Dataset entries:
____________
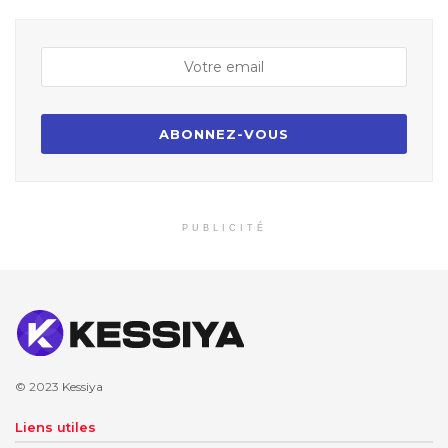
PUBLICITÉ
© 2023
Kessiya
Liens utiles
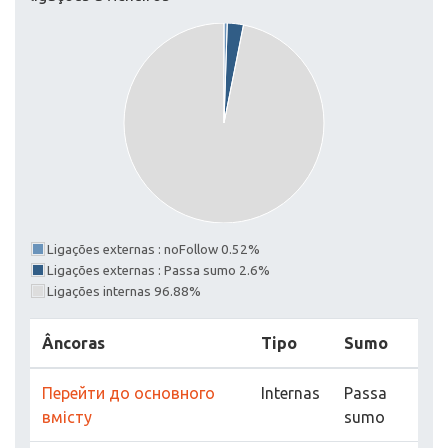
Ligações externas : noFollow 0.52%
Ligações externas : Passa sumo 2.6%
Ligações internas 96.88%
Âncoras
Tipo
Sumo
Перейти до основного
Internas
Passa
вмісту
sumo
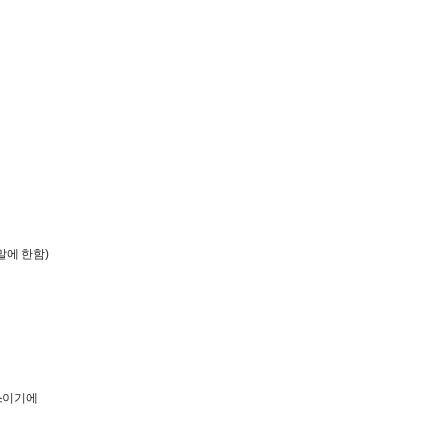
말에 한함
)
이기에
____________
TASK TO COMPLETE ▸ Starting from the records above, filter out all lines except those containing the word "externas".

SOLUTION BELOW ▸
Ligações externas : noFollow 0.52%
Ligações externas : Passa sumo 2.6%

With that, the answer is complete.